Sippi and Ajay Khurana shone in their roles as chairs, she arriving at the downtown theater stunning in a red gown, he ever the handsome exec in his well-fitted tuxedo. Even though the elegant duo had accepted the chairs position at a time when mandatory masks and social distancing were unheard of, they led the evening to proceeds of more than $500,000. That grand sum was due in part to the participation of ConocoPhillips as concert sponsor and lead gala corporate underwriter, a generous position the company has held for 34 years.

At the late-night, black-tie dinner that followed the opening concert last fall, 400 classical music fans gathered at the Ballroom at Bayou Place for the evening that raised that raised $575,000 for symphony coffers.

Houston Symphony executive director and CEO John Mangum launched the unconventional 2020-21 season by welcoming symphony musicians back to the stage, greeting the in-house and at-home audiences and introducing the symphony board’s new chair and president John Rydman.

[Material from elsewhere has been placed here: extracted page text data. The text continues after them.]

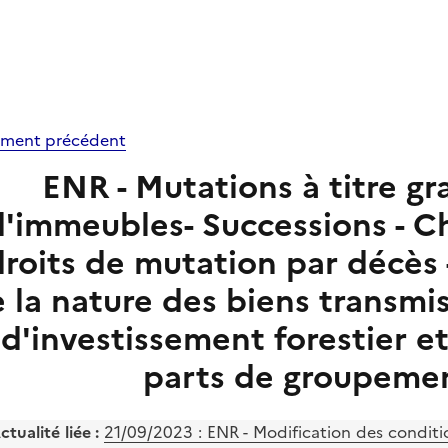
ment précédent
ENR - Mutations à titre g
d'immeubles- Successions - C
droits de mutation par décès 
 la nature des biens transmis
d'investissement forestier e
parts de groupemen
ctualité liée :
21/09/2023 : ENR - Modification des condit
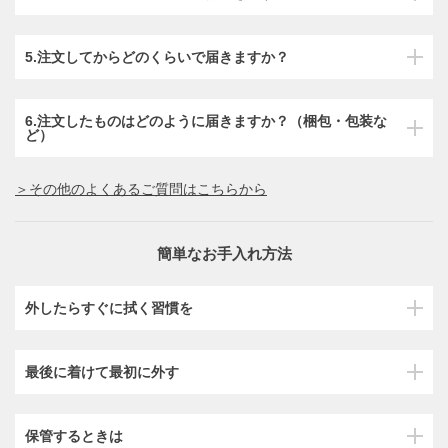
5.注文してからどのくらいで届きますか？
6.注文したものはどのように届きますか？（梱包・包装な
ど）
＞その他のよくあるご質問はこちらから
簡単なお手入れ方法
外したらすぐに拭く習慣を
最後に着けて最初に外す
保管するときは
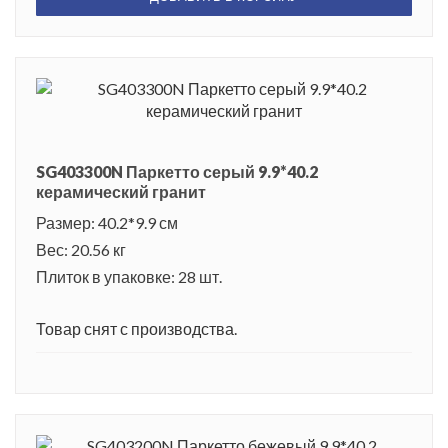
SG403300N Паркетто серый 9.9*40.2
керамический гранит
Размер: 40.2*9.9 см
Вес: 20.56 кг
Плиток в упаковке: 28 шт.
Товар снят с производства.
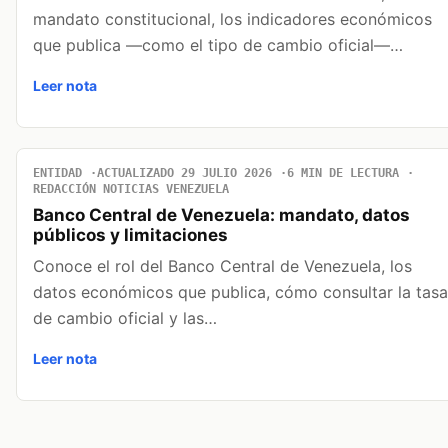
mandato constitucional, los indicadores económicos
que publica —como el tipo de cambio oficial—…
Leer nota
ENTIDAD
ACTUALIZADO 29 JULIO 2026
6 MIN DE LECTURA
REDACCIÓN NOTICIAS VENEZUELA
Banco Central de Venezuela: mandato, datos
públicos y limitaciones
Conoce el rol del Banco Central de Venezuela, los
datos económicos que publica, cómo consultar la tasa
de cambio oficial y las…
Leer nota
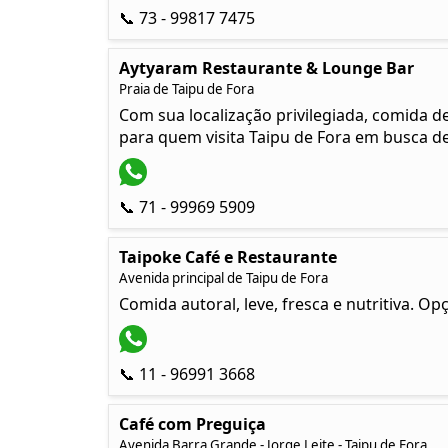
📞 73 - 99817 7475
Aytyaram Restaurante & Lounge Bar
Praia de Taipu de Fora
Com sua localização privilegiada, comida d
para quem visita Taipu de Fora em busca d
📞 71 - 99969 5909
Taipoke Café e Restaurante
Avenida principal de Taipu de Fora
Comida autoral, leve, fresca e nutritiva. 
📞 11 - 96991 3668
Café com Preguiça
Avenida Barra Grande - Jorge Leite - Taipu de Fora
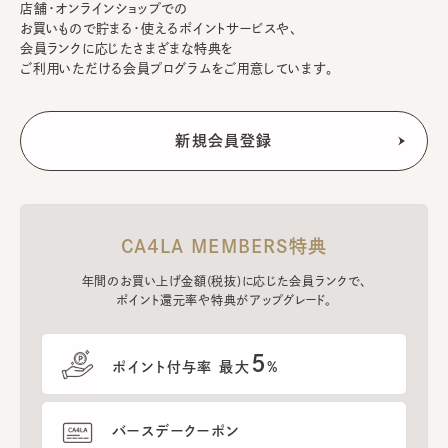
店舗・オンラインショップでの
お買いもので貯まる・使えるポイントサービスや、
会員ランクに応じたさまざまな特典を
ご利用いただける会員プログラムをご用意しています。
CA4LA MEMBERS特典
年間のお買い上げ金額(税抜)に応じた会員ランクで、
ポイント還元率や特典がアップグレード。
5
ポイント付与率 最大
%
バースデークーポン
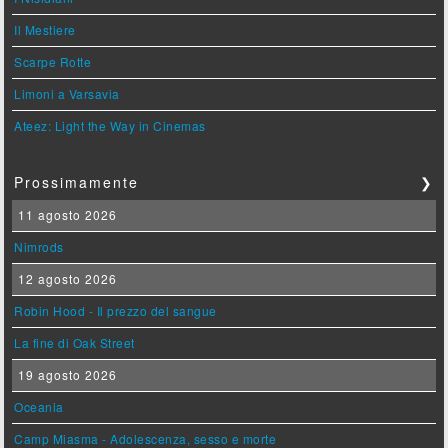
Il Mestiere
Scarpe Rotte
Limoni a Varsavia
Ateez: Light the Way in Cinemas
Prossimamente
❯
11 agosto 2026
Nimrods
12 agosto 2026
Robin Hood - Il prezzo del sangue
La fine di Oak Street
19 agosto 2026
Oceania
Camp Miasma - Adolescenza, sesso e morte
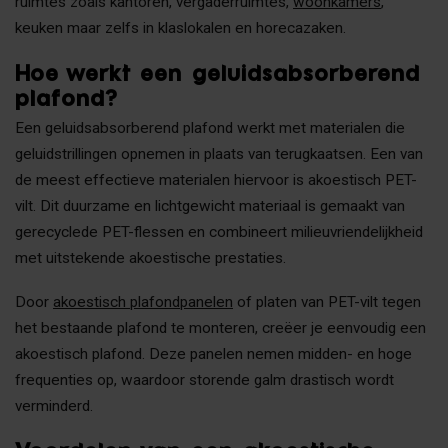
ruimtes zoals kantoren, vergaderruimtes,
woonkamers
,
keuken maar zelfs in klaslokalen en horecazaken.
Hoe werkt een geluidsabsorberend
plafond?
Een geluidsabsorberend plafond werkt met materialen die
geluidstrillingen opnemen in plaats van terugkaatsen. Een van
de meest effectieve materialen hiervoor is akoestisch PET-
vilt. Dit duurzame en lichtgewicht materiaal is gemaakt van
gerecyclede PET-flessen en combineert milieuvriendelijkheid
met uitstekende akoestische prestaties.
Door
akoestisch plafondpanelen
of platen van PET-vilt tegen
het bestaande plafond te monteren, creëer je eenvoudig een
akoestisch plafond. Deze panelen nemen midden- en hoge
frequenties op, waardoor storende galm drastisch wordt
verminderd.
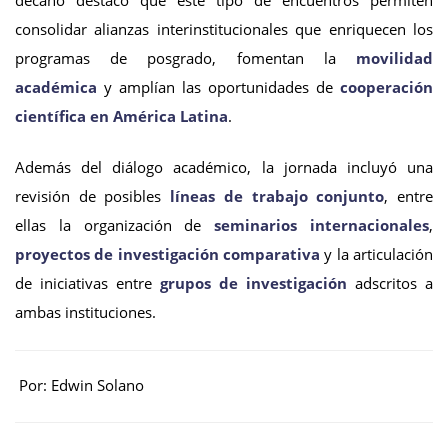
decano destacó que este tipo de encuentros permiten
consolidar alianzas interinstitucionales que enriquecen los
programas de posgrado, fomentan la
movilidad
académica
y amplían las oportunidades de
cooperación
científica en América Latina
.
Además del diálogo académico, la jornada incluyó una
revisión de posibles
líneas de trabajo conjunto
, entre
ellas la organización de
seminarios internacionales
,
proyectos de investigación comparativa
y la articulación
de iniciativas entre
grupos de investigación
adscritos a
ambas instituciones.
Por: Edwin Solano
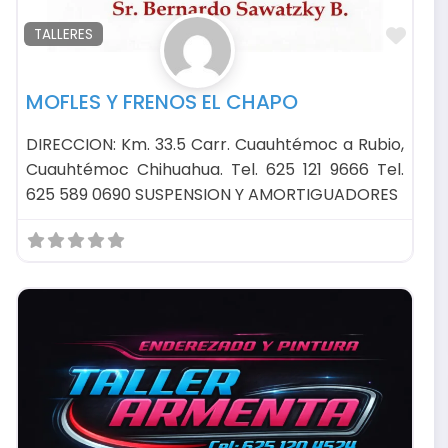
avorito
Favo
TALLERES
MOFLES Y FRENOS EL CHAPO
DIRECCION: Km. 33.5 Carr. Cuauhtémoc a Rubio,
Cuauhtémoc Chihuahua. Tel. 625 121 9666 Tel.
625 589 0690 SUSPENSION Y AMORTIGUADORES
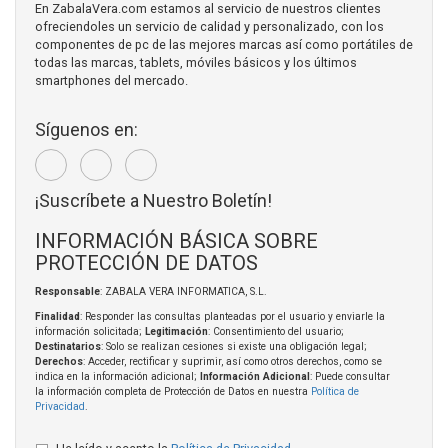
En ZabalaVera.com estamos al servicio de nuestros clientes
ofreciendoles un servicio de calidad y personalizado, con los
componentes de pc de las mejores marcas así como portátiles de
todas las marcas, tablets, móviles básicos y los últimos
smartphones del mercado.
Síguenos en:
¡Suscríbete a Nuestro Boletín!
INFORMACIÓN BÁSICA SOBRE
PROTECCIÓN DE DATOS
Responsable
: ZABALA VERA INFORMATICA, S.L.
Finalidad
: Responder las consultas planteadas por el usuario y enviarle la
información solicitada;
Legitimación
: Consentimiento del usuario;
Destinatarios
: Solo se realizan cesiones si existe una obligación legal;
Derechos
: Acceder, rectificar y suprimir, así como otros derechos, como se
indica en la información adicional;
Información Adicional
: Puede consultar
la información completa de Protección de Datos en nuestra
Política de
Privacidad
.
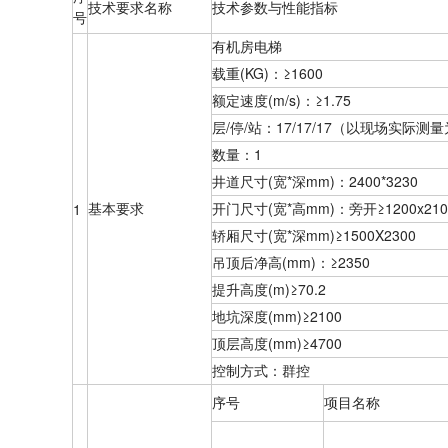
技术要求名称
技术参数与性能指标
号
有机房电梯
载重(KG)：≥1600
额定速度(m/s)：≥1.75
层/停/站：17/17/17（以现场实际测
数量：1
井道尺寸(宽*深mm)：2400*3230
基本要求
开门尺寸(宽*高mm)：旁开≥1200x210
1
轿厢尺寸(宽*深mm)≥1500X2300
吊顶后净高(mm)：≥2350
提升高度(m)≥70.2
地坑深度(mm)≥2100
顶层高度(mm)≥4700
控制方式：群控
序号
项目名称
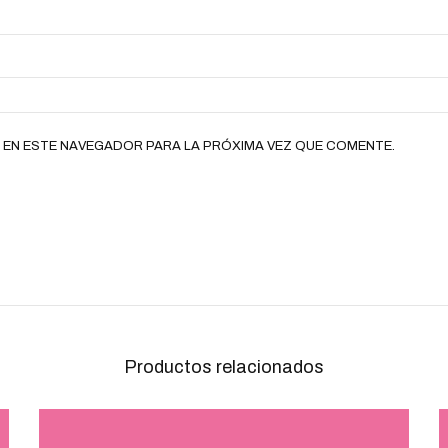
 EN ESTE NAVEGADOR PARA LA PRÓXIMA VEZ QUE COMENTE.
Productos relacionados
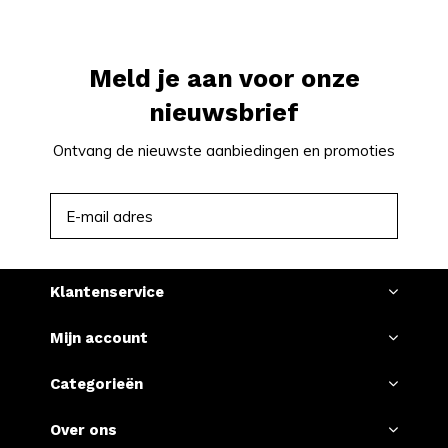
Meld je aan voor onze
nieuwsbrief
Ontvang de nieuwste aanbiedingen en promoties
ABONNEER
Klantenservice
Mijn account
Categorieën
Over ons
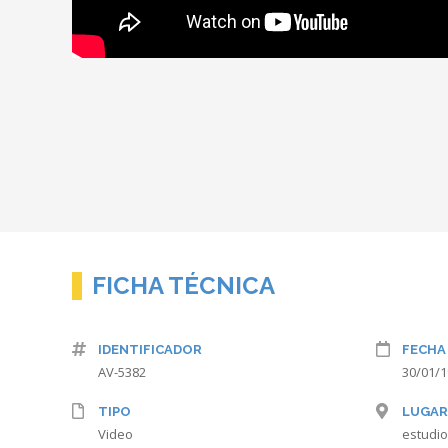
FICHA TÉCNICA
IDENTIFICADOR
FECHA
AV-5382
30/01/
TIPO
LUGAR
Video
estudio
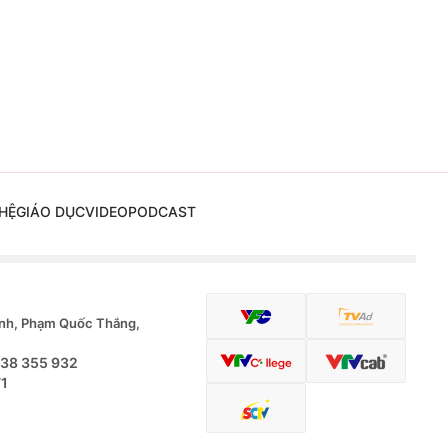
HỆ
GIÁO DỤC
VIDEO
PODCAST
nh, Phạm Quốc Thắng,
.38 355 932
71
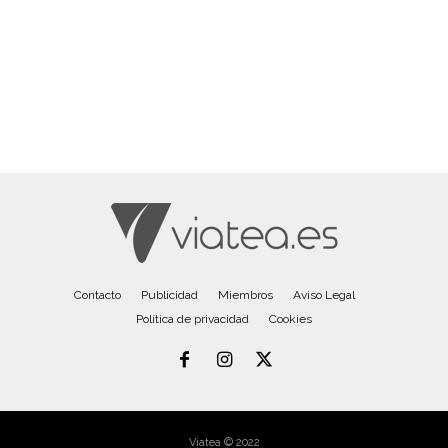
Contacto
Publicidad
Miembros
Aviso Legal
Política de privacidad
Cookies
Viatea © 2022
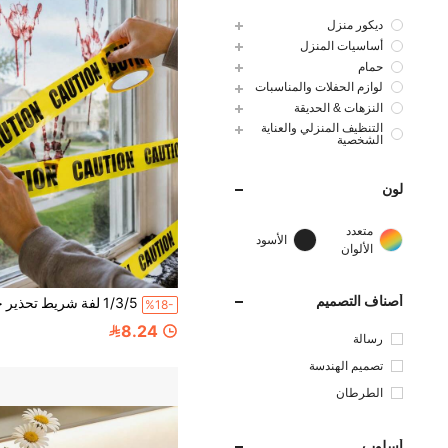
ديكور منزل
أساسيات المنزل
حمام
لوازم الحفلات والمناسبات
النزهات & الحديقة
التنظيف المنزلي والعناية
الشخصية
لون
متعدد
الأسود
الألوان
أصناف التصميم
%18-
8.24
رسالة
تصميم الهندسة
الطرطان
أسلوب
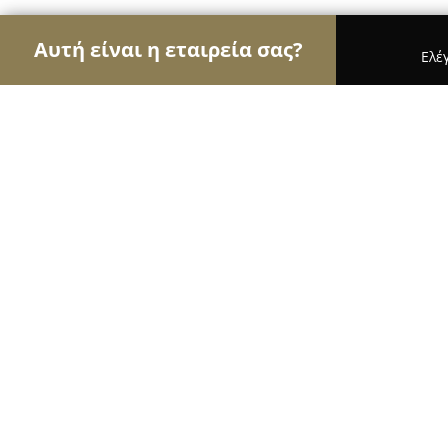
Αυτή είναι η εταιρεία σας?
Ελέ
Αετοί της ζαχαροπλαστικής
Ζαχαροπλαστεία, Γλ
ΜΟΝΤΕΡΝΟ Ζαχαροπλαστείο - Αρτοπ
9.5
(534)
Χανιά, Κόρακα 43
Εμφάνιση αριθμού τηλεφώνου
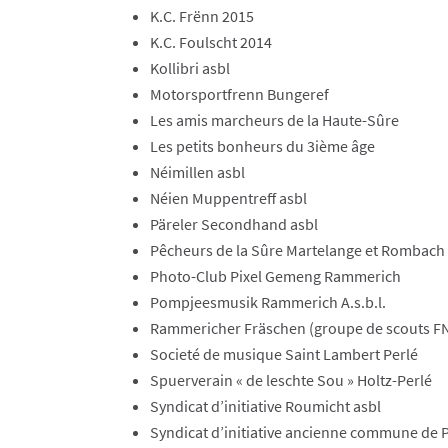
​K.C. Frënn 2015
​K.C. Foulscht 2014
​Kollibri asbl
​Motorsportfrenn Bungeref​
​Les amis marcheurs de la Haute-Sûre
​Les petits bonheurs du 3ième âge
​Néimillen asbl
​Néien Muppentreff asbl
​Päreler Secondhand asbl
​Pêcheurs de la Sûre Martelange et Rombach
​Photo-Club Pixel Gemeng Rammerich
​Pompjeesmusik Rammerich A.s.b.l.
​Rammericher Fräschen (groupe de scouts F
​Societé de musique Saint Lambert Perlé
​Spuerverain « de leschte Sou » Holtz-Perlé
​Syndicat d’initiative Roumicht asbl
​Syndicat d’initiative ancienne commune de 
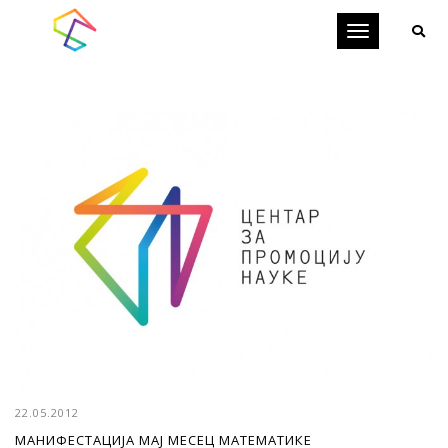
Toggle
navigation
22.05.2012
МАНИФЕСТАЦИЈА МАЈ МЕСЕЦ МАТЕМАТИКЕ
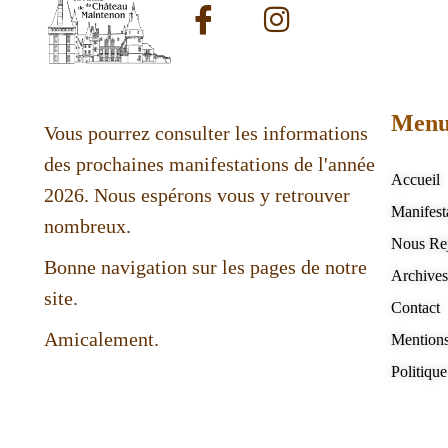
Men
Vous pourrez consulter les informations
des prochaines manifestations de l'année
Accueil
2026. Nous espérons vous y retrouver
Manifest
nombreux.
Nous Re
Bonne navigation sur les pages de notre
Archive
site.
Contact
Amicalement.
Mentions
Politique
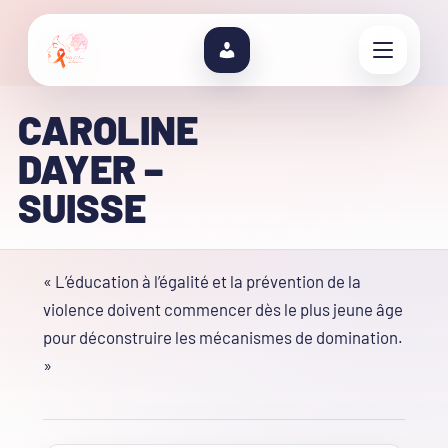
CAROLINE
DAYER –
SUISSE
« L’éducation à l’égalité et la prévention de la
violence doivent commencer dès le plus jeune âge
pour déconstruire les mécanismes de domination.
»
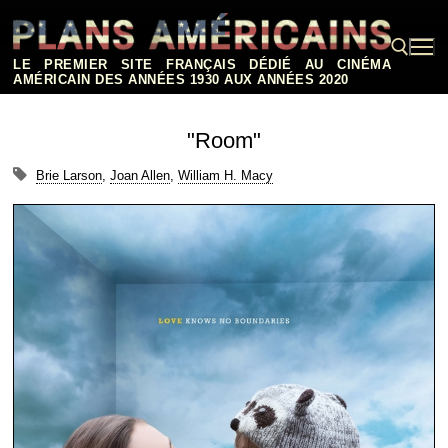
Aller
au
contenu
LE PREMIER SITE FRANÇAIS DÉDIÉ AU CINÉMA
AMÉRICAIN DES ANNÉES 1930 AUX ANNÉES 2020
Rechercher :
"Room"
Brie Larson
,
Joan Allen
,
William H. Macy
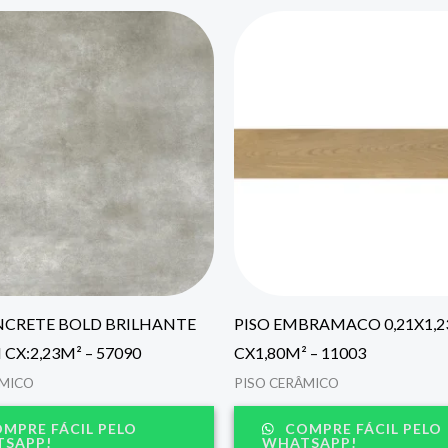
NCRETE BOLD BRILHANTE
PISO EMBRAMACO 0,21X1,
CX:2,23M² – 57090
CX1,80M² – 11003
ÂMICO
PISO CERÂMICO
MPRE FÁCIL PELO
COMPRE FÁCIL PELO
SAPP!
WHATSAPP!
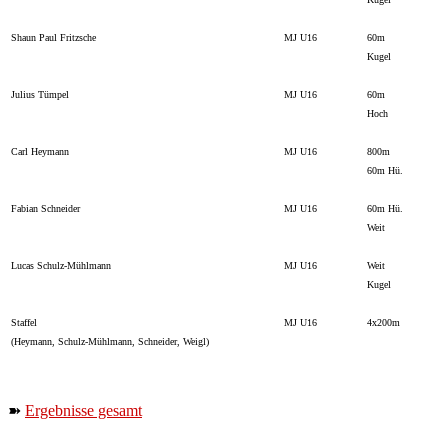
Shaun Paul Fritzsche
MJ U16
60m
Kugel
Julius Tümpel
MJ U16
60m
Hoch
Carl Heymann
MJ U16
800m
60m Hü.
Fabian Schneider
MJ U16
60m Hü.
Weit
Lucas Schulz-Mühlmann
MJ U16
Weit
Kugel
Staffel
MJ U16
4x200m
(Heymann, Schulz-Mühlmann, Schneider, Weigl)
➽
Ergebnisse gesamt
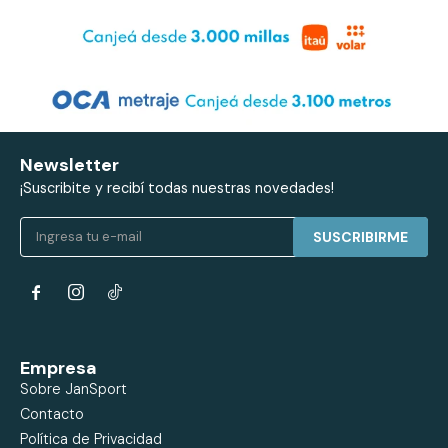
Newsletter
¡Suscribite y recibí todas nuestras novedades!
SUSCRIBIRME


Empresa
Sobre JanSport
Contacto
Política de Privacidad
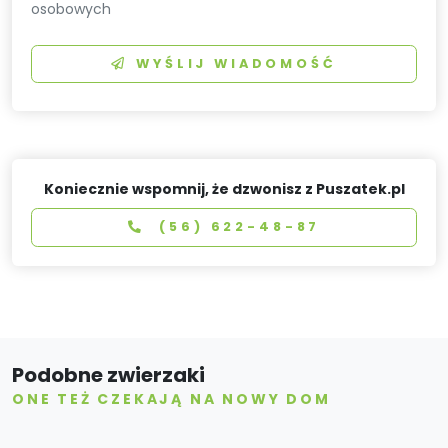
osobowych
WYŚLIJ WIADOMOŚĆ
Koniecznie wspomnij, że dzwonisz z Puszatek.pl
(56) 622-48-87
Podobne zwierzaki
ONE TEŻ CZEKAJĄ NA NOWY DOM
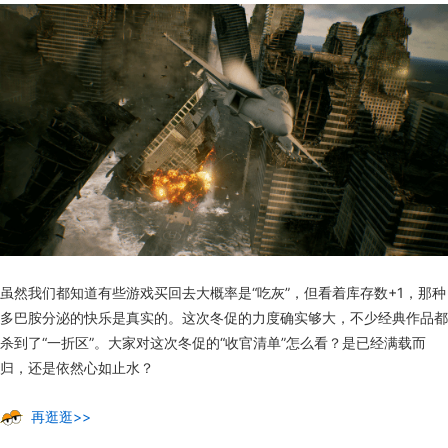
虽然我们都知道有些游戏买回去大概率是“吃灰”，但看着库存数+1，那种
多巴胺分泌的快乐是真实的。这次冬促的力度确实够大，不少经典作品都
杀到了“一折区”。
大家对这次冬促的“收官清单”怎么看？是已经满载而
归，还是依然心如止水？
再逛逛>>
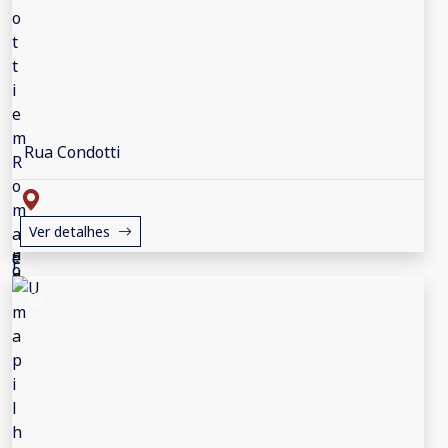
Rua Condotti
Ver detalhes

Further, Mangum hosted the evening for which he provided informative analyses of each musical selection and conducted an interview with concertmaster Yoonshin Song.

Song was the violinist and leader for a program that included works by three of today’s pre-eminent women composers — Jessie Montgomery’s Banner for string quartet and string orchestra (based on the Star Spangled Banner and Lift Ev’ry Voice and Sing), Keiko Abe’s Conversations in the Forest for marimba duo, and Jennifer Higdon’s Autumn Music for wind quintet — alongside Gabrieli’s Duodecimi Toni, Ravel’s Introduction and Allegro, and Vivaldi’s Concerto for Four Violins, in honor of event chair Sippi Khurana. 

While guests at home savored the concert, they also savored the City Kitchen dinner and charcuterie trays with wine selections paired by Rydman, who helms Spec’s Wines, Spirits, and Finer Foods. The City Kitchen dinner was included with ticket purchases.